**Les fleurs de ma gorge**
J'avais neuf ans quand les fleurs ont commencé à pousser.
D'abord une seule.
Petite.
Blanche.
Au fond de la gorge, là où les mots se coincent quand on ment.
Je toussais.
Maman disait : « Bois de l'eau, mon ange. »
Je buvais.
La fleur restait.
Elle buvait aussi.
Elle grandissait.
À dix ans, elles étaient trois.
Elles grattaient quand je parlais.
Je parlais moins.
Je souriais plus.
Les sourires ne font pas de bruit.
À onze ans, le jardin était complet.
Des tiges fines, des pétales doux comme du sang séché.
Elles avaient des noms.
La première s'appelait « papa est parti pour le travail ».

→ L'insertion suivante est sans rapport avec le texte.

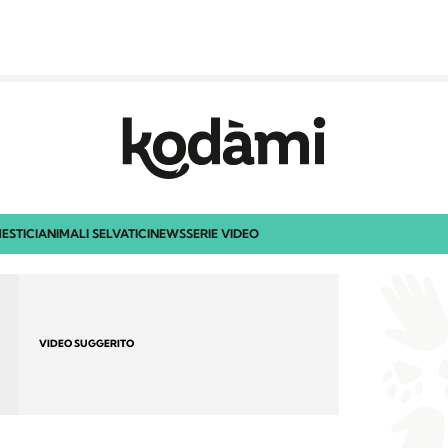
ESTICI
ANIMALI SELVATICI
NEWS
SERIE VIDEO
VIDEO SUGGERITO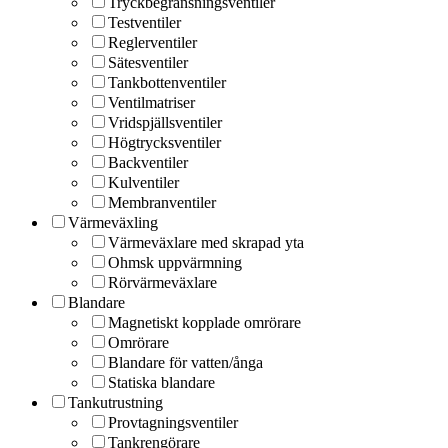
Tryckbegränsningsventiler
Testventiler
Reglerventiler
Sätesventiler
Tankbottenventiler
Ventilmatriser
Vridspjällsventiler
Högtrycksventiler
Backventiler
Kulventiler
Membranventiler
Värmeväxling
Värmeväxlare med skrapad yta
Ohmsk uppvärmning
Rörvärmeväxlare
Blandare
Magnetiskt kopplade omrörare
Omrörare
Blandare för vatten/ånga
Statiska blandare
Tankutrustning
Provtagningsventiler
Tankrengörare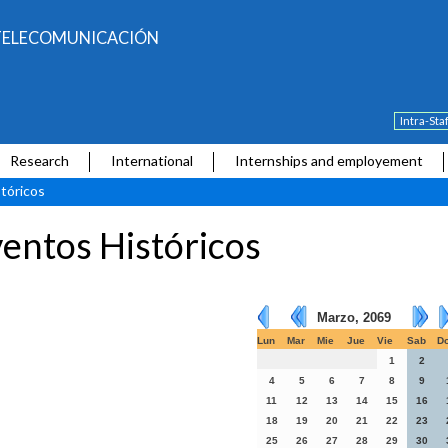
E TELECOMUNICACIÓN
Intra-Sta
Research
International
Internships and employement
tóricos
entos Históricos
Marzo, 2069
Lun
Mar
Mie
Jue
Vie
Sab
D
1
2
4
5
6
7
8
9
11
12
13
14
15
16
18
19
20
21
22
23
25
26
27
28
29
30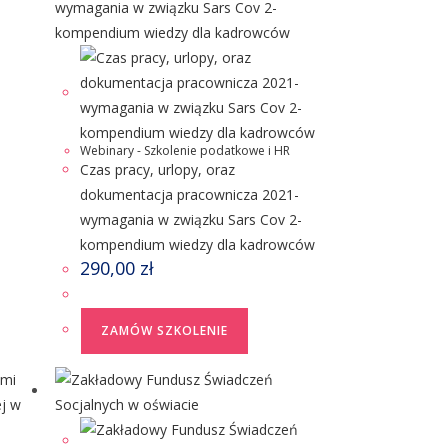
Webinary - Szkolenie podatkowe i HR
Czas pracy, urlopy, oraz
dokumentacja pracownicza 2021-
wymagania w związku Sars Cov 2-
kompendium wiedzy dla kadrowców
290,00
zł
ZAMÓW SZKOLENIE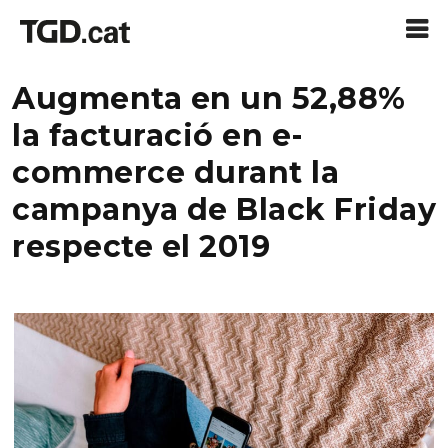
Augmenta en un 52,88%
la facturació en e-
commerce durant la
campanya de Black Friday
respecte el 2019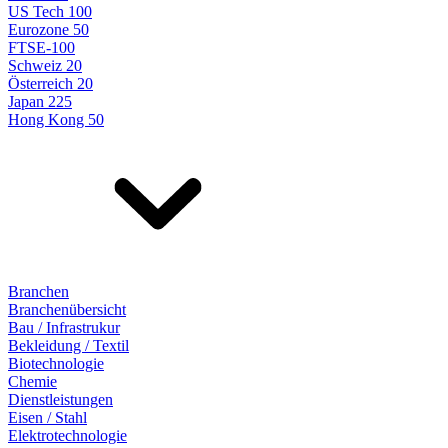
US Tech 100
Eurozone 50
FTSE-100
Schweiz 20
Österreich 20
Japan 225
Hong Kong 50
Branchen
Branchenübersicht
Bau / Infrastrukur
Bekleidung / Textil
Biotechnologie
Chemie
Dienstleistungen
Eisen / Stahl
Elektrotechnologie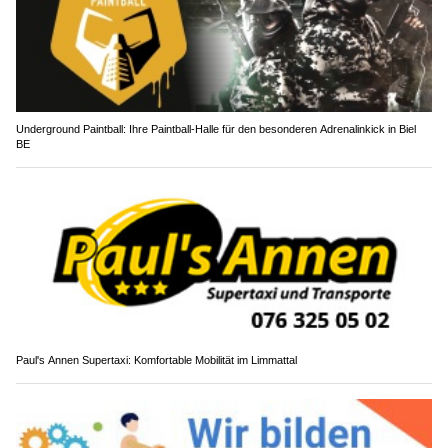
Underground Paintball: Ihre Paintball-Halle für den besonderen Adrenalinkick in Biel
BE
Paul's Annen Supertaxi: Komfortable Mobilität im Limmattal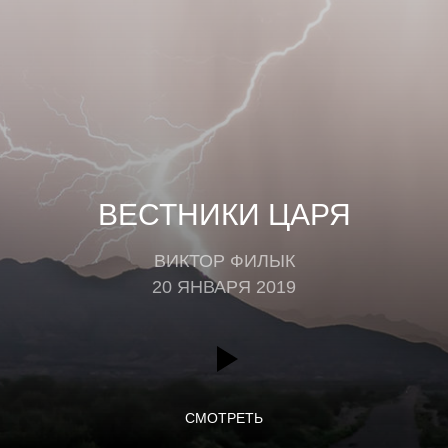
ВЕСТНИКИ ЦАРЯ
ВИКТОР ФИЛЫК
20 ЯНВАРЯ 2019
СМОТРЕТЬ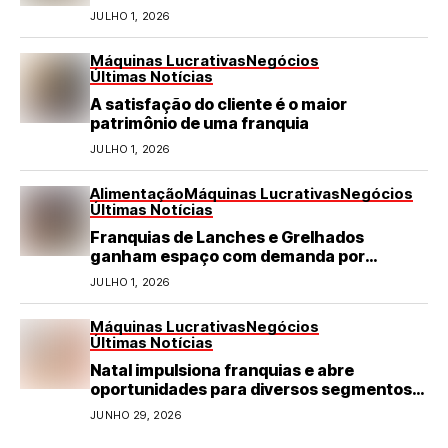
turismo em negócio de destaque no RN
JULHO 1, 2026
Máquinas Lucrativas
Negócios
Últimas Notícias
A satisfação do cliente é o maior
patrimônio de uma franquia
JULHO 1, 2026
Alimentação
Máquinas Lucrativas
Negócios
Últimas Notícias
Franquias de Lanches e Grelhados
ganham espaço com demanda por
refeições rápidas e de qualidade
JULHO 1, 2026
Máquinas Lucrativas
Negócios
Últimas Notícias
Natal impulsiona franquias e abre
oportunidades para diversos segmentos
do varejo
JUNHO 29, 2026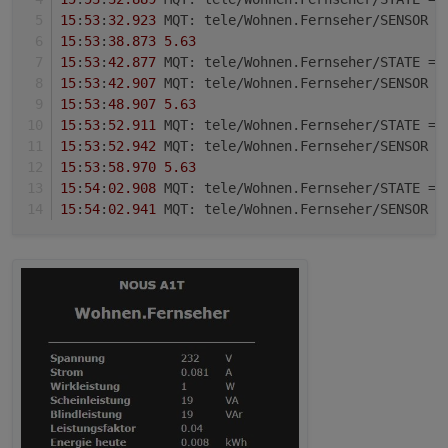
15
:
53
:
32.923
 MQT: tele/Wohnen.Fernseher/SENSOR =
15
:
53
:
38.873
5.63
15
:
53
:
42.877
 MQT: tele/Wohnen.Fernseher/STATE = 
15
:
53
:
42.907
 MQT: tele/Wohnen.Fernseher/SENSOR =
15
:
53
:
48.907
5.63
15
:
53
:
52.911
 MQT: tele/Wohnen.Fernseher/STATE = 
15
:
53
:
52.942
 MQT: tele/Wohnen.Fernseher/SENSOR =
15
:
53
:
58.970
5.63
15
:
54
:
02.908
 MQT: tele/Wohnen.Fernseher/STATE = 
15
:
54
:
02.941
 MQT: tele/Wohnen.Fernseher/SENSOR =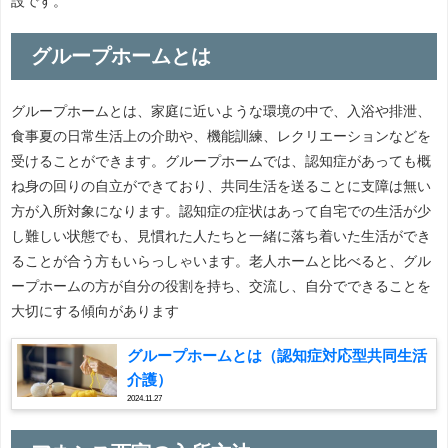
設です。
グループホームとは
グループホームとは、家庭に近いような環境の中で、入浴や排泄、
食事夏の日常生活上の介助や、機能訓練、レクリエーションなどを
受けることができます。グループホームでは、認知症があっても概
ね身の回りの自立ができており、共同生活を送ることに支障は無い
方が入所対象になります。認知症の症状はあって自宅での生活が少
し難しい状態でも、見慣れた人たちと一緒に落ち着いた生活ができ
ることが合う方もいらっしゃいます。老人ホームと比べると、グル
ープホームの方が自分の役割を持ち、交流し、自分でできることを
大切にする傾向があります
グループホームとは（認知症対応型共同生活
介護）
2024.11.27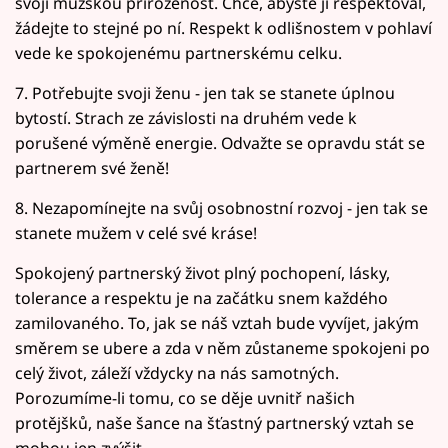
svoji mužskou přirozenost. Chce, abyste ji respektoval,
žádejte to stejné po ní. Respekt k odlišnostem v pohlaví
vede ke spokojenému partnerskému celku.
7. Potřebujte svoji ženu - jen tak se stanete úplnou
bytostí. Strach ze závislosti na druhém vede k
porušené výměně energie. Odvažte se opravdu stát se
partnerem své ženě!
8. Nezapomínejte na svůj osobnostní rozvoj - jen tak se
stanete mužem v celé své kráse!
Spokojený partnerský život plný pochopení, lásky,
tolerance a respektu je na začátku snem každého
zamilovaného. To, jak se náš vztah bude vyvíjet, jakým
směrem se ubere a zda v něm zůstaneme spokojeni po
celý život, záleží vždycky na nás samotných.
Porozumíme-li tomu, co se děje uvnitř našich
protějšků, naše šance na šťastný partnerský vztah se
mohou jen zvýšit.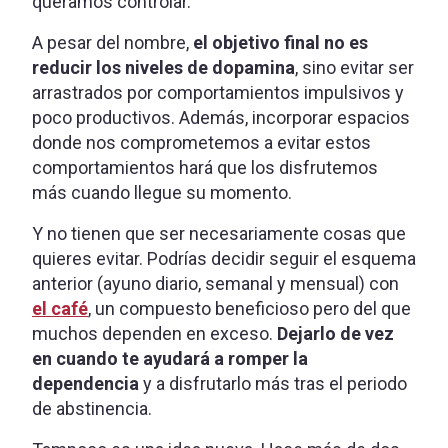
queramos controlar.
A pesar del nombre,
el objetivo final no es
reducir los niveles de dopamina
, sino evitar ser
arrastrados por comportamientos impulsivos y
poco productivos. Además, incorporar espacios
donde nos comprometemos a evitar estos
comportamientos hará que los disfrutemos
más cuando llegue su momento.
Y no tienen que ser necesariamente cosas que
quieres evitar. Podrías decidir seguir el esquema
anterior (ayuno diario, semanal y mensual) con
el café
, un compuesto beneficioso pero del que
muchos dependen en exceso.
Dejarlo de vez
en cuando te ayudará a romper la
dependencia
y a disfrutarlo más tras el periodo
de abstinencia.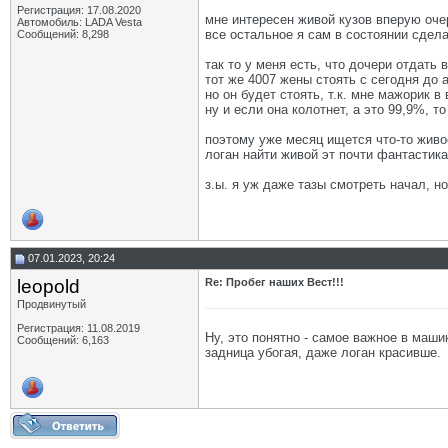
Регистрация: 17.08.2020
мне интересен живой кузов вперую оче
Автомобиль: LADA Vesta
все остальное я сам в состоянии сдел
Сообщений: 8,298
так то у меня есть, что дочери отдать 
тот же 4007 жены стоять с сегодня до а
но он будет стоять, т.к. мне мажорик в
ну и если она колотнет, а это 99,9%, т
поэтому уже месяц ищется что-то живо
логан найти живой эт почти фантастик
з.ы. я уж даже тазы смотреть начал, н
07.01.2023, 20:24
leopold
Re: Пробег наших Вест!!!
Продвинутый
Регистрация: 11.08.2019
Ну, это понятно - самое важное в маши
Сообщений: 6,163
задница убогая, даже логан красивше.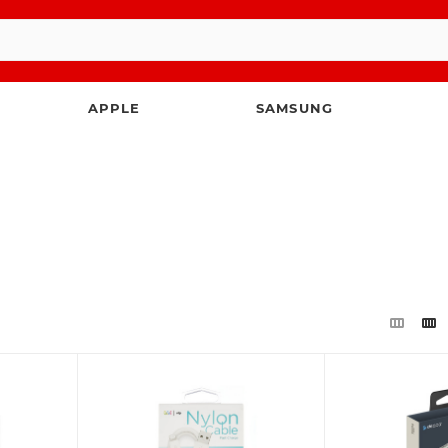
APPLE
SAMSUNG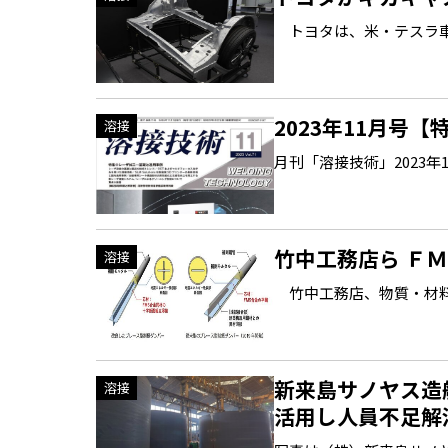
トヨタは、米・テスラ車
2023年11月号
溶接
月刊「溶接技術」2023年11月
竹中工務店ら Ｆ
溶接
竹中工務店、物質・材料
新来島サノヤス造
溶接
活用し人員不足解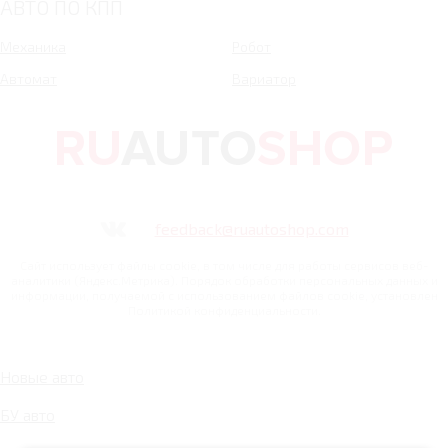
АВТО ПО КПП
Механика
Робот
Автомат
Вариатор
feedback@ruautoshop.com
Сайт использует файлы cookie, в том числе для работы сервисов веб-
аналитики (Яндекс.Метрика). Порядок обработки персональных данных и
информации, получаемой с использованием файлов cookie, установлен
Политикой конфиденциальности.
Новые авто
БУ авто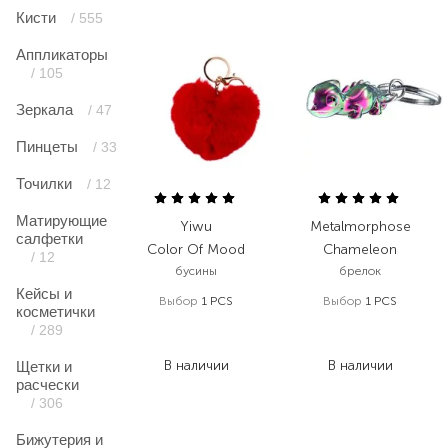
Кисти
/ 555
Аппликаторы
/ 105
Зеркала
/ 47
Пинцеты
/ 33
Точилки
/ 12
Матирующие
Yiwu
Metalmorphose
салфетки
Color Of Mood
Chameleon
/ 12
бусины
брелок
Кейсы и
Выбор
1 PCS
Выбор
1 PCS
косметички
99,00
₴
977,00
₴
/ 289
59,40
₴
781,60
₴
В наличии
В наличии
Щетки и
расчески
/ 306
Бижутерия и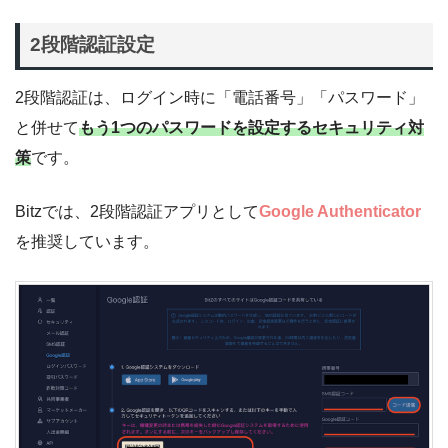
2段階認証設定
2段階認証は、ログイン時に「電話番号」「パスワード」
と併せて
もう1つのパスワードを設定するセキュリティ対
策
です。
Bitzでは、2段階認証アプリとして
Google Authenticator
を推奨しています。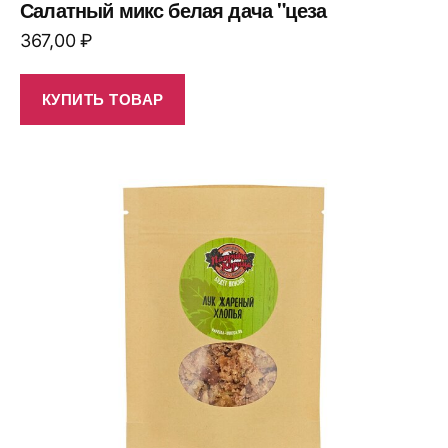
Салатный микс белая дача "цеза
367,00
₽
КУПИТЬ ТОВАР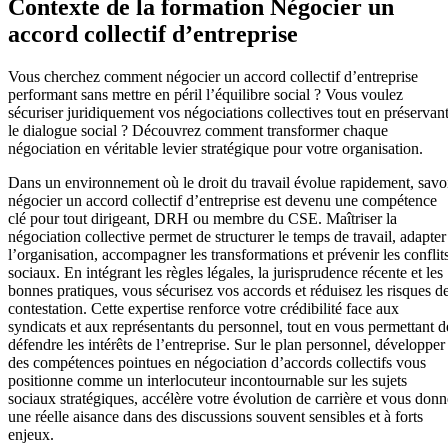
Contexte de la formation Négocier un
accord collectif d’entreprise
Vous cherchez comment négocier un accord collectif d’entreprise
performant sans mettre en péril l’équilibre social ? Vous voulez
sécuriser juridiquement vos négociations collectives tout en préservan
le dialogue social ? Découvrez comment transformer chaque
négociation en véritable levier stratégique pour votre organisation.
Dans un environnement où le droit du travail évolue rapidement, savo
négocier un accord collectif d’entreprise est devenu une compétence
clé pour tout dirigeant, DRH ou membre du CSE. Maîtriser la
négociation collective permet de structurer le temps de travail, adapter
l’organisation, accompagner les transformations et prévenir les conflit
sociaux. En intégrant les règles légales, la jurisprudence récente et les
bonnes pratiques, vous sécurisez vos accords et réduisez les risques d
contestation. Cette expertise renforce votre crédibilité face aux
syndicats et aux représentants du personnel, tout en vous permettant d
défendre les intérêts de l’entreprise. Sur le plan personnel, développer
des compétences pointues en négociation d’accords collectifs vous
positionne comme un interlocuteur incontournable sur les sujets
sociaux stratégiques, accélère votre évolution de carrière et vous donn
une réelle aisance dans des discussions souvent sensibles et à forts
enjeux.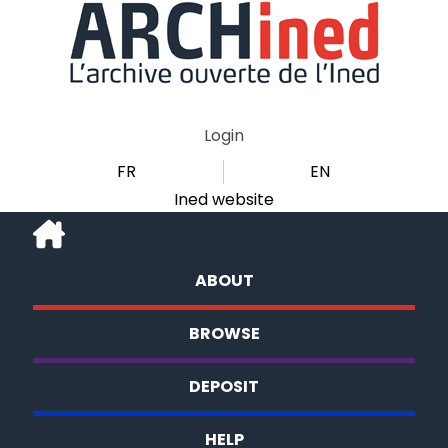
Login
FR
EN
Ined website
ABOUT
BROWSE
DEPOSIT
HELP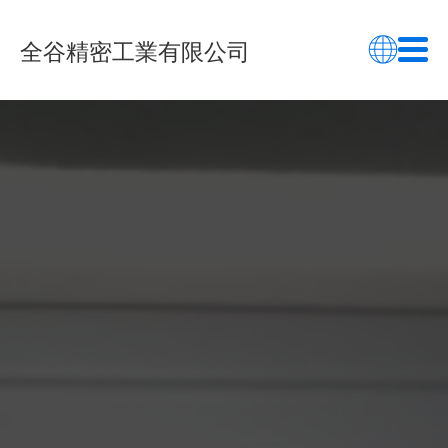
全谷精密工業有限公司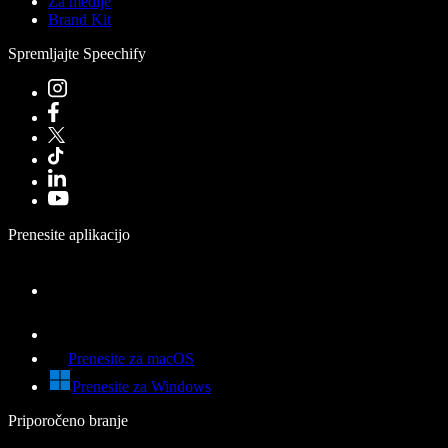
Za medije
Brand Kit
Spremljajte Speechify
Prenesite aplikacijo
Prenesite za macOS
Prenesite za Windows
Priporočeno branje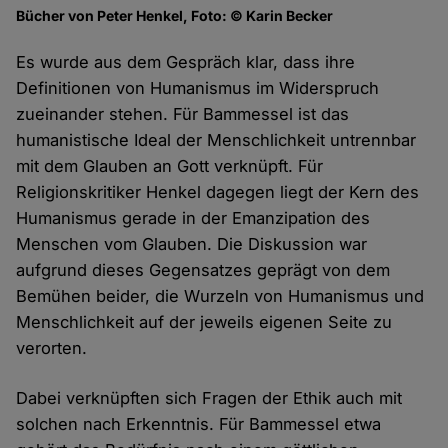
Bücher von Peter Henkel, Foto: © Karin Becker
Es wurde aus dem Gespräch klar, dass ihre
Definitionen von Humanismus im Widerspruch
zueinander stehen. Für Bammessel ist das
humanistische Ideal der Menschlichkeit untrennbar
mit dem Glauben an Gott verknüpft. Für
Religionskritiker Henkel dagegen liegt der Kern des
Humanismus gerade in der Emanzipation des
Menschen vom Glauben. Die Diskussion war
aufgrund dieses Gegensatzes geprägt von dem
Bemühen beider, die Wurzeln von Humanismus und
Menschlichkeit auf der jeweils eigenen Seite zu
verorten.
Dabei verknüpften sich Fragen der Ethik auch mit
solchen nach Erkenntnis. Für Bammessel etwa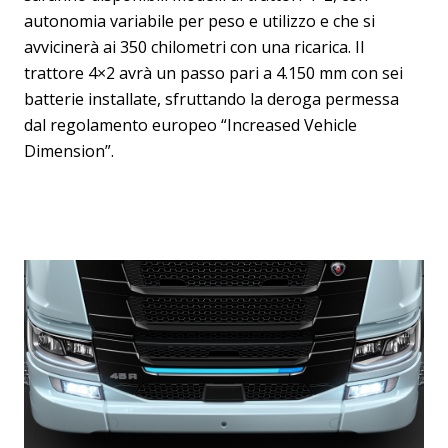
autonomia variabile per peso e utilizzo e che si
avvicinerà ai 350 chilometri con una ricarica. Il
trattore 4×2 avrà un passo pari a 4.150 mm con sei
batterie installate, sfruttando la deroga permessa
dal regolamento europeo “Increased Vehicle
Dimension”.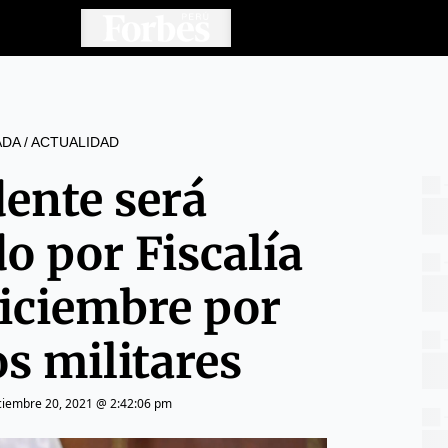
ADA
/
ACTUALIDAD
dente será
o por Fiscalía
diciembre por
s militares
ciembre 20, 2021 @ 2:42:06 pm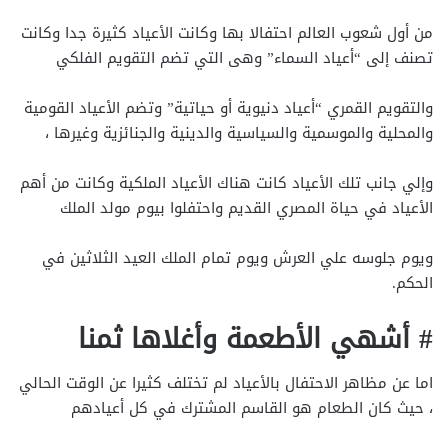
من أول شعوب العالم احتفالا بها وكانت الأعياد كثيرة جدا وكانت
تصنف إلى “أعياد السماء” وهى التي تضم التقويم الفلكي
والتقويم القمري “أعياد دنيوية أو حياتية” وتضم الأعياد القومية
والمحلية والموسمية والسياسية والدينية والجنائزية وغيرها ،
وإلي جانب تلك الأعياد كانت هناك الأعياد الملكية وكانت من أهم
الأعياد في حياة المصري القديم واحتفلوا بيوم مولد الملك
ويوم جلوسه علي العرش ويوم تمام الملك العيد الثلاثين في
الحكم.
# أشهي الأطعمة وأغلاها ثمنا
اما عن مظاهر الاحتفال بالأعياد لم تختلف كثيرا عن الوقت الحالي
، حيث كان الطعام هو القاسم المشترك في كل أعيادهم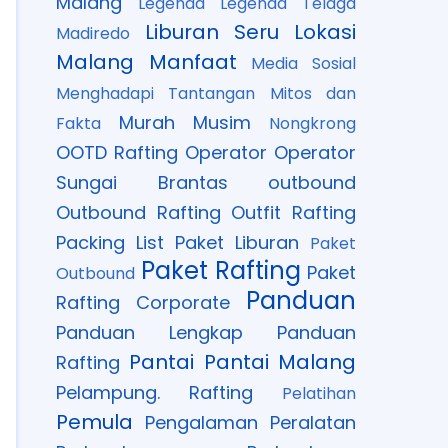
Malang
Legenda
Legenda Telaga
Liburan Seru
Lokasi
Madiredo
Malang
Manfaat
Media Sosial
Menghadapi Tantangan
Mitos dan
Murah
Musim
Fakta
Nongkrong
OOTD Rafting
Operator
Operator
Sungai Brantas
outbound
Outbound Rafting
Outfit Rafting
Packing List
Paket Liburan
Paket
Paket Rafting
Paket
Outbound
Panduan
Rafting Corporate
Panduan Lengkap
Panduan
Pantai
Pantai Malang
Rafting
Pelampung. Rafting
Pelatihan
Pemula
Pengalaman
Peralatan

La deuxième « il reviendra bientôt ».
La troisième « il n'a jamais existé ».
Je ne toussais plus.
Je crachais des pétales.
Dans le lavabo.
Dans mon oreiller.
Dans les mains de maman quand elle me bordait.
Elle les ramassait.
Elle les mettait dans un vase.
« C'est joli », disait-elle.
« Ça sent la lavande. »
À douze ans, les racines sont descendues.
Jusqu'aux poumons.
Jusqu'au cœur.
Je respirais des parfums de terre humide et de mensonges anciens.
Je dormais avec la bouche ouverte.
Les fleurs sortaient la nuit.
Elles faisaient des guirlandes autour de mon cou.
Je me réveillais étranglé de beauté.
À treize ans, j'ai essayé de les arracher.
Avec les doigts.
Avec des ciseaux.
Avec des mots vrais.
Elles saignaient.
Je saignais.
Les pétales étaient plus rouges après.
Plus doux.
Plus vivants.
À quatorze ans, le jardin a fleuri complètement.
Des roses noires.
Des lys morts.
Des marguerites aux yeux crevés.
Je ne parlais plus du tout.
Je respirais à peine.
Je souriais toujours.
C'était plus facile.
Les sourires ne font pas pousser de nouvelles fleurs.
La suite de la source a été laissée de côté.